Jack had all but begged Rhee to at least give him some hints about what he’d found. Rhee refused to discuss it, even on a secure phone line. Jack agreed to the terms. He couldn’t blame Rhee for what others might have taken for an excess of caution bordering on paranoia. Ironwood had become a nexus of violence and sudden death. What would seem like paranoia under normal circumstances had come to be seen as nothing more or less than good common sense.

That was the last conversation Jack had had with Rhee. Since then: silence.

* * *

Rhee’s car was at the rendezvous but where was its driver? His continued failure to answer his cell was foreboding, ominous. Despite the wide open spaces and sunny blue skies, the empty landscape took on an aura of menace.

Jack resolved to grab the hot iron and retake the initiative. He swung the SUV around in a U-turn and headed north toward the meeting place.

The rest area was on the east side of the road. A gravel lot featured a whitewashed concrete blockhouse restroom with a pay telephone stand nearby. Off to one side on the north was a stand of scraggly timber with a couple of picnic tables beneath it.

Behind the rest stop, the land sloped off to the east, dipping into a low, wide, dusty basin dotted with gnarled, stunted trees, boulders, and clumps of cactus. The landscape was bone-dry, not a pond, puddle, or trickle of a stream in sight. The ground was reddish-brown like the sands of Mars. These were the Alkali Flats.

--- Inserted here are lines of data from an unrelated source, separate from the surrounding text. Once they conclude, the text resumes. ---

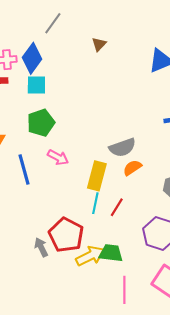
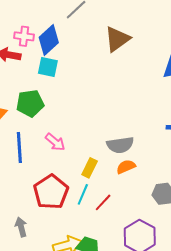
brown triangle: (99, 44) -> (117, 39), size x1.8
green pentagon: (41, 123) -> (30, 103), moved
yellow rectangle: (97, 176) -> (90, 168), size x0.7
red pentagon: (66, 235) -> (51, 192), moved

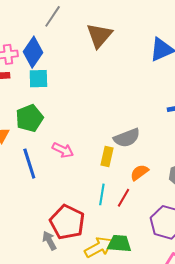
orange semicircle: (126, 167) -> (139, 172), moved
yellow rectangle: (90, 168) -> (107, 156), moved
red pentagon: (51, 192) -> (67, 222), moved

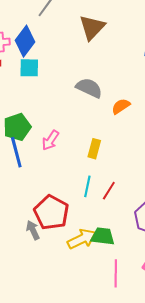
green pentagon: (29, 118) -> (17, 127), moved
gray semicircle: (127, 138) -> (89, 88), moved, turned -136
pink arrow: (63, 150) -> (50, 140), turned 95
orange semicircle: (139, 172) -> (121, 106), moved

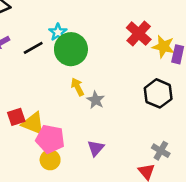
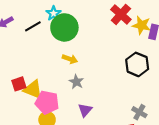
yellow arrow: (77, 87) -> (70, 59), turned 136
gray star: (96, 100) -> (76, 82), moved

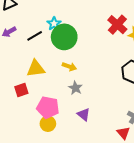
yellow triangle: (33, 89) -> (36, 69), moved, turned -30
purple triangle: (85, 110) -> (84, 114), turned -32

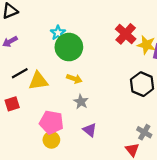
black line: (35, 36) -> (20, 73), moved
red square: (21, 90) -> (12, 104), moved

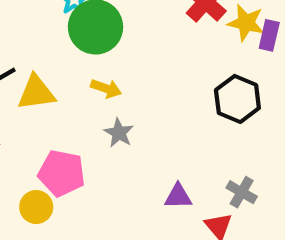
purple triangle: (90, 130) -> (178, 196), moved, turned -40
yellow circle: (51, 140) -> (36, 207), moved

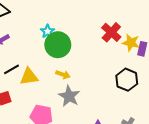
gray star: (119, 133) -> (69, 96), size x1.5

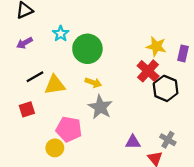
cyan star: (48, 31) -> (61, 34), moved
red cross: (111, 32) -> (148, 71), moved
yellow star: (131, 43) -> (156, 46), moved

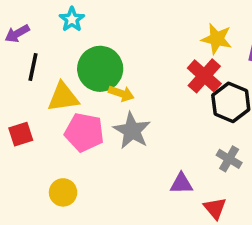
green circle: (87, 49) -> (100, 69), moved
black line: (35, 77) -> (33, 67), moved, turned -48
pink pentagon: (69, 129) -> (84, 132), moved
gray cross: (168, 140) -> (229, 159), moved

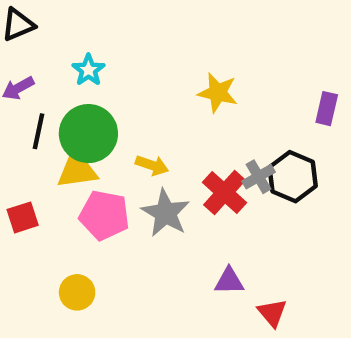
yellow star: (217, 39) -> (218, 93), moved
green circle: (100, 69) -> (88, 134), moved
red cross: (204, 76) -> (225, 193), moved
gray cross: (229, 159) -> (259, 177), moved, turned 30

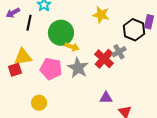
black line: (39, 131) -> (29, 23), moved
green circle: (88, 134) -> (61, 33), moved
yellow triangle: (77, 170) -> (23, 57), moved
black hexagon: (293, 177) -> (134, 30), moved

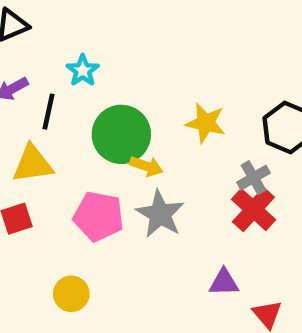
yellow star: (101, 15) -> (206, 123), moved
yellow triangle: (23, 57) -> (33, 164), moved
red cross: (104, 59) -> (253, 210), moved

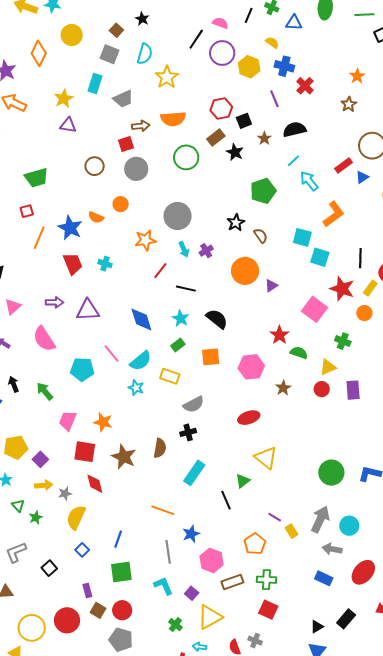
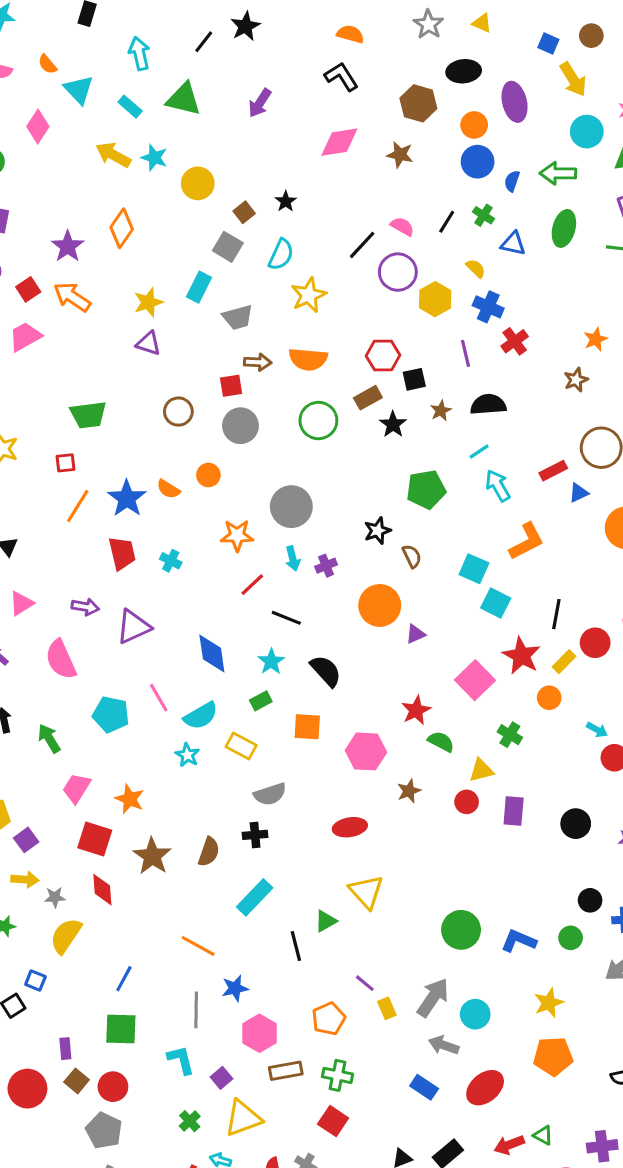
yellow circle: (72, 35) -> (198, 183), moved
purple triangle: (88, 310) -> (133, 627), turned -30
blue square: (82, 550) -> (35, 981), moved, turned -32

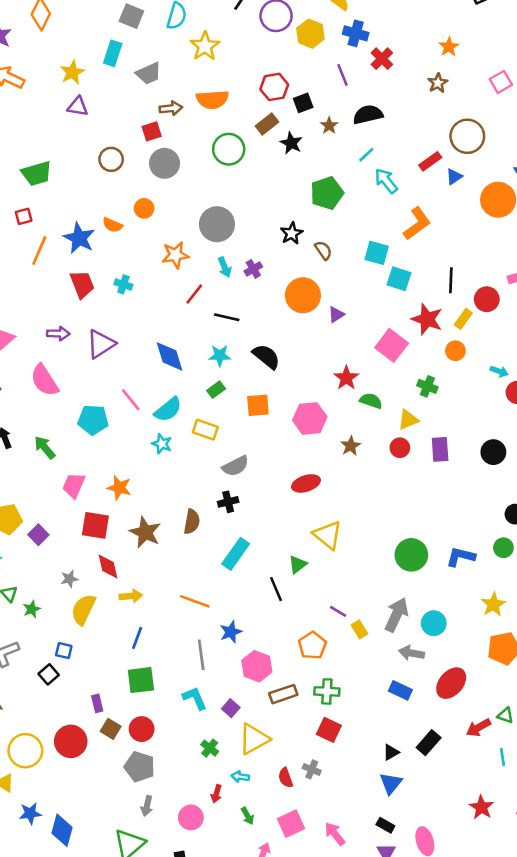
cyan star: (271, 662) -> (220, 356), turned -30
yellow arrow: (25, 880) -> (131, 596), moved

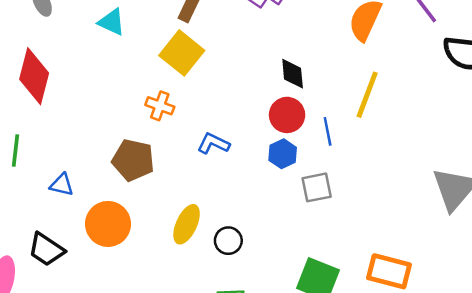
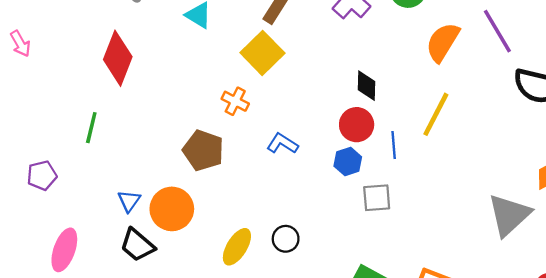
blue triangle: (62, 185) -> (129, 201), moved, turned 45
yellow ellipse: (187, 224) -> (237, 247), moved
black trapezoid: (46, 249) -> (137, 245), moved

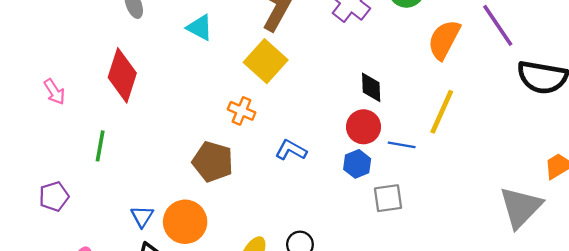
pink arrow: (20, 44) -> (54, 92), moved
blue line: (394, 145) -> (402, 145), turned -72

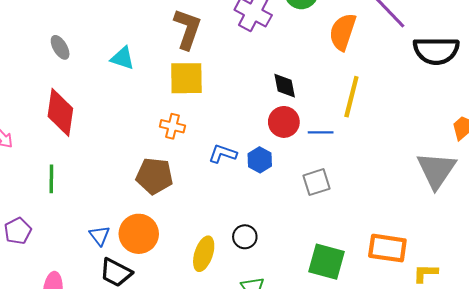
yellow square: (266, 61) -> (186, 78), turned -33
blue hexagon: (357, 164) -> (260, 160), moved

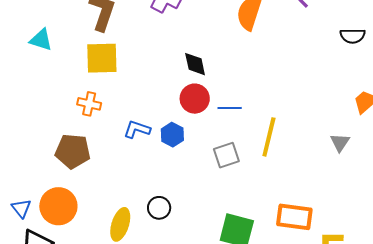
black semicircle: (436, 51) -> (353, 36), moved, size x0.6
yellow line: (351, 97) -> (269, 137), moved
gray triangle: (436, 170) -> (340, 142), size x0.5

Way off in the distance on the far side of the flats, a line of brown mountains ran north-south. Rhee’s car was to the left of the restroom blockhouse. It was parked head-in facing the flats and at right angles to the road.

Slowing to enter the rest area, Jack decided against pulling up alongside Rhee’s car. Gravel crunched under his wheels as he rolled to a halt behind the back of Rhee’s car. That put the SUV at right angles to the car and parallel to the roadway.